Simplified development and operations

  • Portability: Package Spark applications and their dependencies into container images for easy migration between Kubernetes clusters.

  • Observability: Monitor job status through Spark History Server. Collect and analyze logs with Simple Log Service and metrics with Managed Service for Prometheus.

  • Workflow orchestration: Use Apache Airflow or Argo Workflows to manage Spark jobs, automate data pipeline scheduling, and ensure consistent deployments across environments.

  • Multi-version support: Run multiple versions of Spark jobs concurrently in a single ACK cluster.

Job scheduling and resource management

  • Job queue management: Integrated with ack-kube-queue for flexible job queue and resource quota management.

  • Multiple scheduling strategies: Supports Gang Scheduling and Capacity Scheduling through the ACK scheduler.

  • Multi-architecture scheduling: Supports hybrid use of x86 and Arm Elastic Compute Service (ECS) resources.

  • Multi-cluster scheduling: Use ACK One to distribute Spark jobs across multiple clusters.

  • Elastic computing: Combines node autoscaling and instant elasticity with Elastic Container Instance (ECI) and Container Compute Service (ACS) resources for on-demand scaling without maintaining ECS instances.

  • Workload colocation: Integrated with ack-koordinator to colocate multiple workload types and improve cluster resource utilization.

Performance and stability

  • Shuffle performance: Use Apache Celeborn as the Remote Shuffle Service (RSS) to achieve storage-compute separation and reduce out-of-memory (OOM) errors and fetch failures.

  • Data access acceleration: Use Fluid's distributed cache to speed up data access for Spark jobs reading from OSS or remote storage.

Architecture

image
ComponentRole
ClientSubmit jobs via kubectl or Arena
WorkflowOrchestrate jobs via Apache Airflow or Argo Workflows
Spark OperatorAutomate job lifecycle management (configuration, submission, retry)
ObservabilityMonitor job status and collect logs and metrics via Spark History Server, Simple Log Service, and Managed Service for Prometheus
Remote Shuffle Service (RSS)Improve shuffle performance and stability via Apache Celeborn
CacheAccelerate data access via Fluid
Cloud infrastructureECS instances, elastic container instances, ACS clusters, Object Storage Service (OSS), File Storage NAS (NAS), disks, elastic network interfaces (ENIs), virtual private clouds (VPCs), and Server Load Balancer (SLB) instances

Billing

Installing Spark-related ACK components (ack-spark-operator, ack-spark-history-server, and others) is free.

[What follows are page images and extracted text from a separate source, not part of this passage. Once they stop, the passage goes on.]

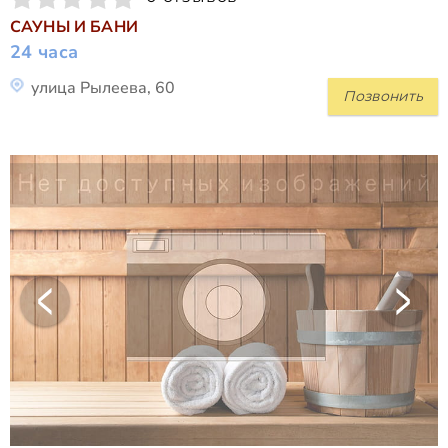
САУНЫ И БАНИ
24 часа
улица Рылеева, 60
Позвонить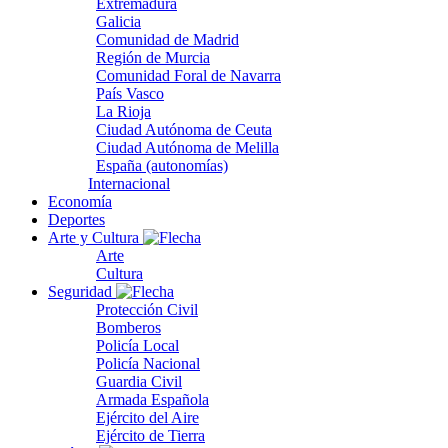
Extremadura
Galicia
Comunidad de Madrid
Región de Murcia
Comunidad Foral de Navarra
País Vasco
La Rioja
Ciudad Autónoma de Ceuta
Ciudad Autónoma de Melilla
España (autonomías)
Internacional
Economía
Deportes
Arte y Cultura
Arte
Cultura
Seguridad
Protección Civil
Bomberos
Policía Local
Policía Nacional
Guardia Civil
Armada Española
Ejército del Aire
Ejército de Tierra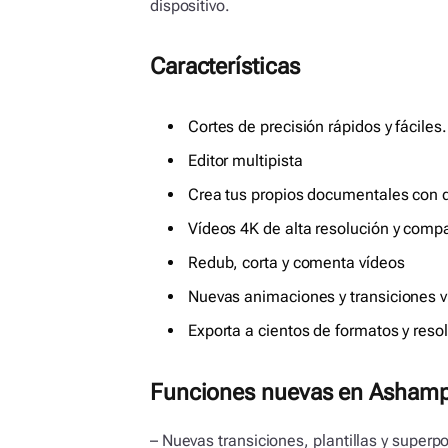
dispositivo.
Características
Cortes de precisión rápidos y fáciles.
Editor multipista
Crea tus propios documentales con di
Vídeos 4K de alta resolución y compa
Redub, corta y comenta vídeos
Nuevas animaciones y transiciones v
Exporta a cientos de formatos y reso
Funciones nuevas en Ashamp
– Nuevas transiciones, plantillas y super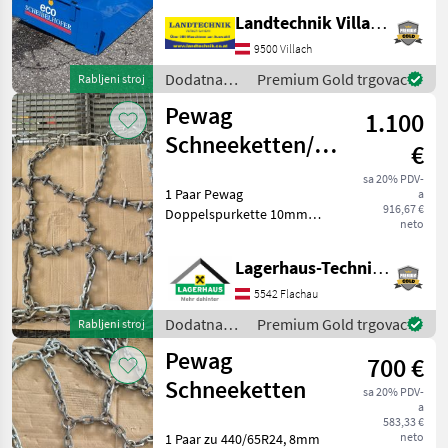
1700 kg pri 25 km/h,
Landtechnik Villach GmbH
trotočkovna vez: Kategorija
I i II, jednostruki hidraulički
9500 Villach
cilindar, hidraulički vodovi s
Dodatna
Premium Gold trgovac
Rabljeni stroj
kuglast
oprema za
Pewag
1.100
traktore /
Scheibelhofer
Schneeketten/
€
Doppelspurkette
sa 20% PDV-
1 Paar Pewag
a
916,67 €
Doppelspurkette 10mm
neto
Gliedstärke zu 540/65R34
mit
Lagerhaus-Technik Flachau
Zusatzverschleißgliedern,
guter Zustand. Wir bitten
5542 Flachau
telefonisch oder per Mail
Dodatna
Premium Gold trgovac
Rabljeni stroj
Ihren Besuch bekanntz
oprema za
Pewag
700 €
traktore /
Pewag
Schneeketten
sa 20% PDV-
a
583,33 €
neto
1 Paar zu 440/65R24, 8mm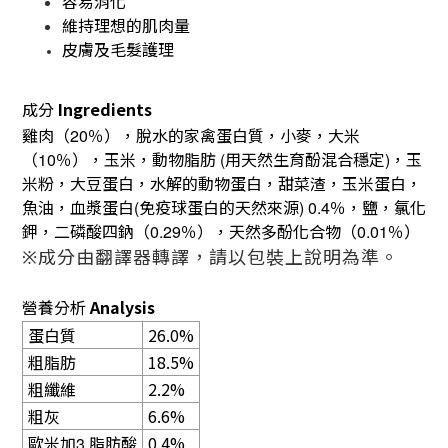
容易消化
維持理想的肌肉量
皮膚及毛髮護理
成分
Ingredients
雞肉（
％），脫水的家禽蛋白質，小麥，大米
20
（
％），玉米，動物脂肪
用天然生育酚混合穩定
，玉
10
(
)
米粉，大豆蛋白，水解的動物蛋白，甜菜渣，玉米蛋白，
魚油，血漿蛋白
免疫球蛋白的天然來源
％，鹽，氯化
(
) 0.4
鉀，二磷酸四鈉（
％），天然多酚化合物（
％）
0.29
0.01
※成分由翻譯器轉譯，請以包裝上說明為準。
營養分析
Analysis
蛋白質
26.0%
粗脂肪
18.5%
粗纖維
2.2%
粗灰
6.6%
歐米加
脂肪酸
0.4%
3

Standard ACK cluster fees — cluster management fees and associated cloud resource fees — apply. For details, see Billing overview.

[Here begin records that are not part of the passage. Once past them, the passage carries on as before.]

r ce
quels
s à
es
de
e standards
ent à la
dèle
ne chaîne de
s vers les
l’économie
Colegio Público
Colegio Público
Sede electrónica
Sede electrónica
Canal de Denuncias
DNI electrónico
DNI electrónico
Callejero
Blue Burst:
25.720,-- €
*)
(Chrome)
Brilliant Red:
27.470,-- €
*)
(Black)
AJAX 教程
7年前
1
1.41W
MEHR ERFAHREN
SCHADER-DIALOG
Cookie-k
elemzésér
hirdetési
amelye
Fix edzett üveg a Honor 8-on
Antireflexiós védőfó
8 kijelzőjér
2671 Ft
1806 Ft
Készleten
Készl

Additional fees from other cloud products may apply. For example, Simple Log Service charges for log collection, and OSS or NAS charges apply for data read and write operations by Spark jobs.

Getting started

Running Spark jobs on ACK follows a layered setup: start with the basics, add observability, then tune for performance.

image

Prerequisites

Before you begin, make sure you have:

  • A running ACK cluster with kubectl access configured

  • Sufficient permissions to create and manage pods in your cluster. Run the following command to verify:

    kubectl auth can-i create pods
  • A dedicated namespace for Spark jobs (this guide uses spark):

    kubectl create namespace spark
  • A service account for Spark driver pods. The driver pod requires permissions to create, list, and delete executor pods and services. Ensure the service account (for example, spark-operator-spark) has the appropriate RBAC permissions in your job namespace before submitting jobs.

Basic usage

Step 1: Build a Spark container image

Use the open-source Spark image directly, or customize it to add dependencies such as OSS support or Celeborn RSS. The following Dockerfile adds the common dependencies used in this guide.

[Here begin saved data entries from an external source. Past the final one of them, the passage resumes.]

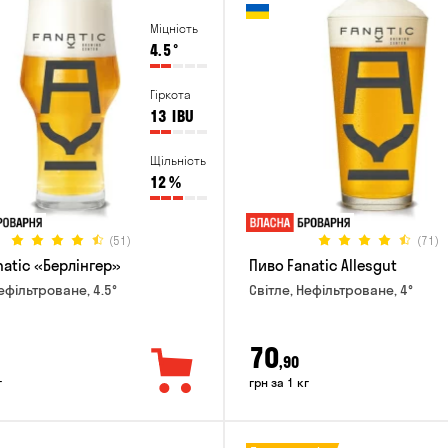
Міцність
4.5
°
Гіркота
13
IBU
Щільність
12
%
(51)
(71)
natic «Берлінгер»
Пиво Fanatic Allesgut
ефільтроване, 4.5°
Світле, Нефільтроване, 4°
70
,90
г
грн за 1 кг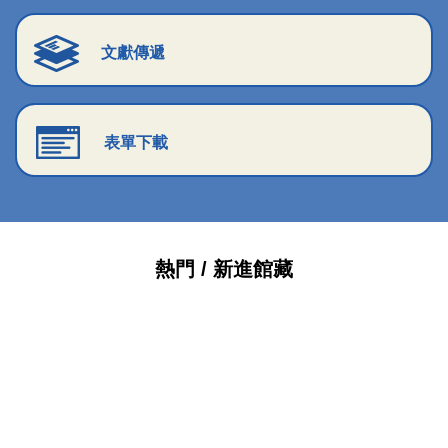
文獻傳遞
表單下載
熱門 / 新進館藏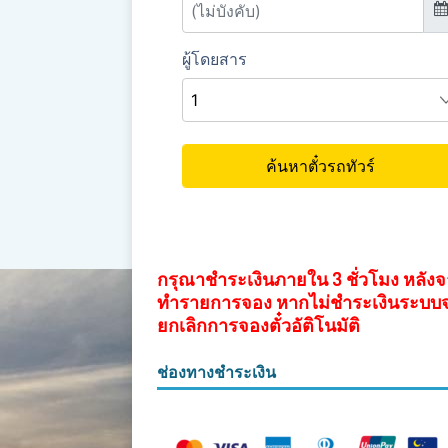
กรุณาชำระเงินภายใน 3 ชั่วโมง หลัง
ทำรายการจอง หากไม่ชำระเงินระบบ
ยกเลิกการจองตั๋วอัติโนมัติ
ช่องทางชำระเงิน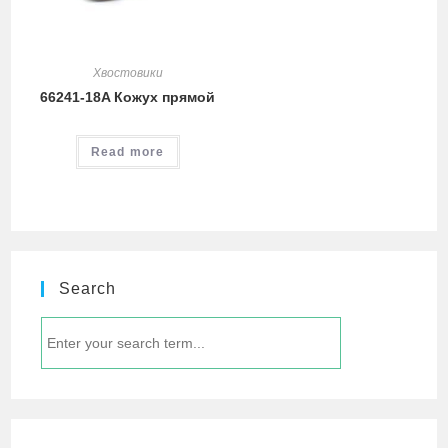
Хвостовики
66241-18A Кожух прямой
Read more
Search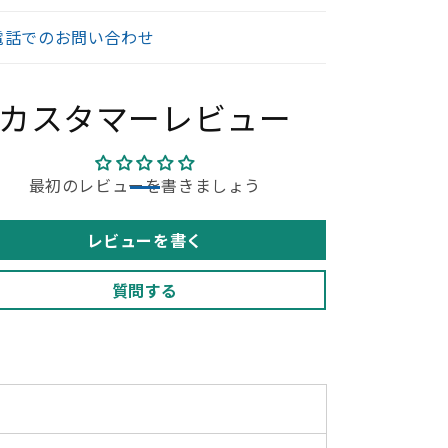
ー
ー
電話でのお問い合わせ
シ
シ
ル
ル
バ
バ
カスタマーレビュー
ー
ー
脚
脚
019
2019
年
最初のレビューを書きましょう
年
製
製
025110408【中
2025110408【中
レビューを書く
古
古
オ
オ
質問する
フ
フ
ィ
ィ
ス
ス
家
家
具】
具】
の
の
数
数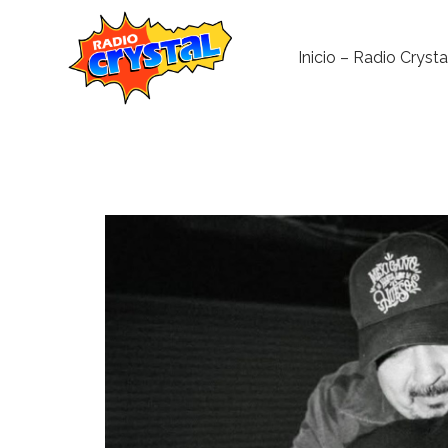
Inicio – Radio Crysta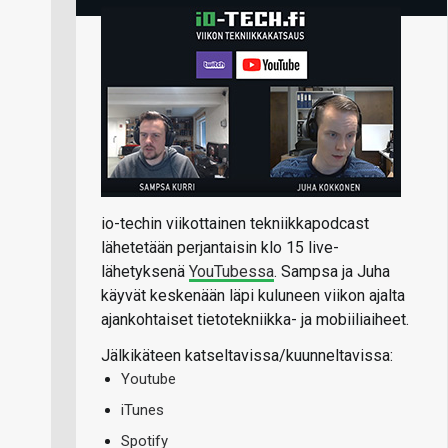
io-techin viikottainen tekniikkapodcast
lähetetään perjantaisin klo 15 live-
lähetyksenä
YouTubessa
. Sampsa ja Juha
käyvät keskenään läpi kuluneen viikon ajalta
ajankohtaiset tietotekniikka- ja mobiiliaiheet.
Jälkikäteen katseltavissa/kuunneltavissa:
Youtube
iTunes
Spotify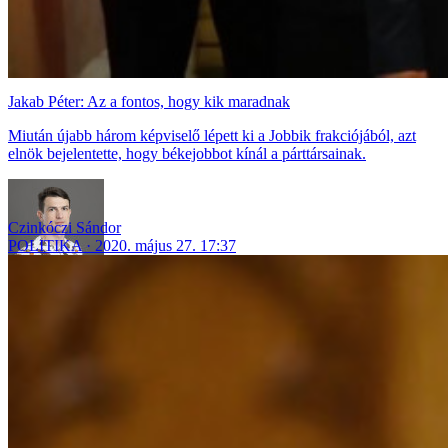
Jakab Péter: Az a fontos, hogy kik maradnak
Miután újabb három képviselő lépett ki a Jobbik frakciójából, azt
elnök bejelentette, hogy békejobbot kínál a párttársainak.
Czinkóczi Sándor
POLITIKA
2020. május 27. 17:37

Expand to view the sample Dockerfile

ARG SPARK_IMAGE=spark:3.5.4

FROM ${SPARK_IMAGE}

# Add dependency for Hadoop Aliyun OSS support
ADD --chown=spark:spark --chmod=644 https://repo1.maven.org/maven2/org/apache/hadoop/hadoop-aliyun/3.3.4/hadoop-aliyun-3.3.4.jar ${SPARK_HOME}/jars
ADD --chown=spark:spark --chmod=644 https://repo1.maven.org/maven2/com/aliyun/oss/aliyun-sdk-oss/3.17.4/aliyun-sdk-oss-3.17.4.jar ${SPARK_HOME}/jars
ADD --chown=spark:spark --chmod=644 https://repo1.maven.org/maven2/org/jdom/jdom2/2.0.6.1/jdom2-2.0.6.1.jar ${SPARK_HOME}/jars

# Add dependency for log4j-layout-template-json
ADD --chown=spark:spark --chmod=644 https://repo1.maven.org/maven2/org/apache/logging/log4j/log4j-layout-template-json/2.24.1/log4j-layout-template-json-2.24.1.jar ${SPARK_HOME}/jars

# Add dependency for Celeborn
ADD --chown=spark:spark --chmod=644 https://repo1.maven.org/maven2/org/apache/celeborn/celeborn-client-spark-3-shaded_2.12/0.5.3/celeborn-client-spark-3-shaded_2.12-0.5.3.jar ${SPARK_HOME}/jars

Build the image and push it to your image repository, then reference it in your SparkApplication resources.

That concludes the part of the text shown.